There is no such thing as an unconscious lucid dream. You can, however, have lucid dreams and not remember them if you don't jot them down in your journal (but later you may recall snippets). This, I'm sorry to say, wasn't your case. You claim that you were conscious during unconsciousness which is not making any sense. :?

Also, as I have mentioned before, NDEs are not proof. After a traumatic experience such as a car accident, about 20% of patients report having had a conscious experience while they were "out." Such experiences didn't necessarily occur when they had minimal brain activity. While they were coming to, blood flow probably caused REM bursts of activity. During this peculiar state they would hallucinate all sorts. They would also perceive time distortions. The mind would work in trying to make sense of what happened to them and a traumatically forced dream state, as the brain struggles into consciousness, would fill the gaps with any fantasy such as the afterlife.

Typical feelings of comfort follow as endorphins are released. They feel they don't fear death any more. They think they are immortal from the epiphany they experienced. It's very solipsistic and egocentric. The mind reverts to an attractive form of deluded survival instinct, like a child thinking everything will always be okay because mummy and daddy are there... :mrgreen:

The remaining 80% of patients report nothing (either they have no souls or the impact of the physical trauma just differed greatly from the others - you make up your mind!). It is funny that nobody is making a claim that there is no afterlife based on the 80%. Why is it that so much significance is assigned to the measly 20%?

Confirmation bias. 8-)

on Oct 14, 2014, 09:09 PM
#40

So you can hear while unconscious?

No, you can't hear when you are unconscious. You have missed the point again. Sound waves reach your brain but haven't reached consciousness yet because this one is not present. Consciousness gets updated once it emerges. Then you "remember" the sounds as though you were conscious at the time. but this memory is only what has been reported to consciousness.

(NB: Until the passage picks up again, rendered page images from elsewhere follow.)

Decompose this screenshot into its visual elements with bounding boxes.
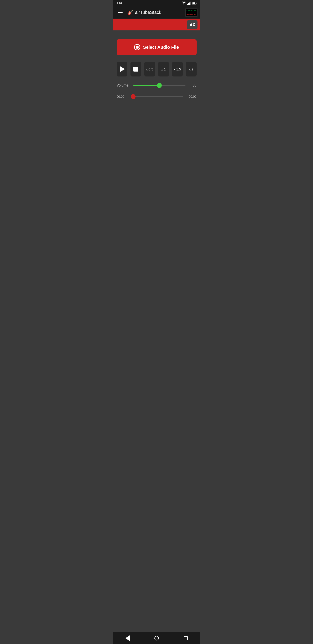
status-time: 1:02 [117,2,122,5]
speed-0.5-button[interactable]: x 0.5 [144,62,155,76]
time-section: 00:00 00:00 [117,94,197,99]
speed-1.5-label: x 1.5 [174,67,181,71]
play-icon [120,66,125,72]
speed-1-label: x 1 [161,67,166,71]
volume-value: 50 [188,84,197,88]
playback-controls: x 0.5 x 1 x 1.5 x 2 [117,62,197,76]
svg-rect-3 [189,2,190,5]
guitar-icon: 🎸 [127,10,133,16]
svg-rect-7 [196,3,196,4]
status-bar: 1:02 [113,0,200,6]
nav-home-button[interactable] [151,634,162,643]
time-row: 00:00 00:00 [117,94,197,99]
speed-0.5-label: x 0.5 [146,67,153,71]
time-thumb[interactable] [131,94,136,99]
record-icon [134,44,140,50]
wifi-icon [182,2,186,5]
play-button[interactable] [117,62,127,76]
volume-label: Volume [117,84,131,88]
select-audio-label: Select Audio File [143,45,179,50]
home-icon [154,636,159,640]
back-icon [125,635,130,641]
app-title-container: 🎸 airTubeStack [127,10,183,16]
menu-button[interactable] [116,8,125,17]
app-bar: 🎸 airTubeStack [113,6,200,19]
volume-slider-container[interactable] [133,83,185,88]
recent-icon [184,636,188,640]
speed-1-button[interactable]: x 1 [158,62,169,76]
select-audio-button[interactable]: Select Audio File [117,39,197,55]
nav-recent-button[interactable] [180,634,191,643]
red-banner [113,19,200,30]
stop-button[interactable] [130,62,141,76]
nav-back-button[interactable] [122,634,133,643]
stop-icon [133,67,138,72]
mute-button[interactable] [187,20,198,29]
volume-row: Volume 50 [117,83,197,88]
main-content: Select Audio File x 0.5 x 1 x 1.5 x 2 Vo… [113,30,200,632]
time-slider-container[interactable] [131,94,183,99]
mute-icon [189,22,195,27]
volume-track [133,85,185,86]
speed-2-button[interactable]: x 2 [186,62,197,76]
svg-rect-4 [190,2,191,5]
svg-rect-6 [192,2,195,4]
svg-rect-1 [187,4,188,5]
signal-icon [187,2,191,5]
battery-icon [192,2,197,4]
time-start: 00:00 [117,95,129,98]
record-inner [136,46,139,49]
volume-section: Volume 50 [117,83,197,88]
spectrum-visualizer [185,8,198,16]
volume-thumb[interactable] [157,83,162,88]
app-title: airTubeStack [135,10,161,15]
svg-rect-2 [188,3,189,5]
volume-fill [133,85,160,86]
time-track [131,96,183,97]
svg-point-0 [183,4,184,5]
speed-1.5-button[interactable]: x 1.5 [172,62,183,76]
status-icons [182,2,197,5]
speed-2-label: x 2 [189,67,193,71]
time-end: 00:00 [185,95,197,98]
bottom-nav [113,632,200,644]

If the EEG measured me as unconscious when I was conscious

You were NOT conscious... arrrghhhhh! :lol:

Also, maybe you stumbled upon some visual, coincidental hits when it came to the immediate environment. I don't know. If you think there is something there, gather your evidence. You might just prove the afterlife after all! :D

on Oct 25, 2014, 01:14 PM
#51

nesgirl wrote: https://www.youtube.com/watch?v=BBDz-nALvGo

I found this video. Actually studies are currently being investigated on the subject.

Good find. ;)

on Nov 4, 2014, 05:42 PM
#52

Yeah. No evidence for the afterlife. :mrgreen:

on Nov 4, 2014, 06:53 PM
#54

Simply put science will never admit to an after life as it would destroy the one tenant of all science. All hypotheses need to be tested and proven in repeatable studies. There are obviously few volunteers for this study. I do find it odd that people who cling to science to prove their world exists refuse the obvious process science has taken to get where it is today. There have been many dark periods of science where black box theories were implemented to describe the unexplainable. Even today string theory is used to try and create a grand theory of unification. To what end would a continuing existence after corporeal life end serve? Would it prove the existence of God, other life outside our realm of understanding or simply be an eternal never ending hell as Nesgrl fears? For me I think it provides a possibility that the phrase "I am because I think" is true. We are conscious because we are, what other reason is needed? It's like asking why doesn't life go on forever in a corporeal sense? To date we have found no real reason for the "cycle that life exists inside". Most of the cells in our bodies are replaced every two years by new ones and yet we age, the new cells fail to accomplish what the old ones did easily, we become susceptible to diseases. Why? Biologically there is no good reason for the cells to fail, the DNA to require further replication or the simple build up of chemicals to occur which ravage our bodies. Unless it is because we are not meant to live forever. Unless we are meant to go beyond this form? I can list a hundred scientific reasons this analogy would be failed but not one of them takes away from the stark reality that we die the same way animals did 3 million years ago. So where is evolution in the grand scheme of success from defeating the point of death? If evolution is based on producing variety in species with the end goals of better breeding, greater efficiency and greater survival why is there no creature which is immortal? Why do we all still die? So now an after life is a real possibility since it would explain what evolution is pushing us towards. Being better prepared, matured and capable of functioning in whatever comes after "life here" is done.

on Nov 4, 2014, 08:41 PM
#55

nesgirl wrote:

Summerlander wrote:Yeah. No evidence for the afterlife. :mrgreen:

It wasn't meant to be, it was meant to be evidence for dreaming while unconscious.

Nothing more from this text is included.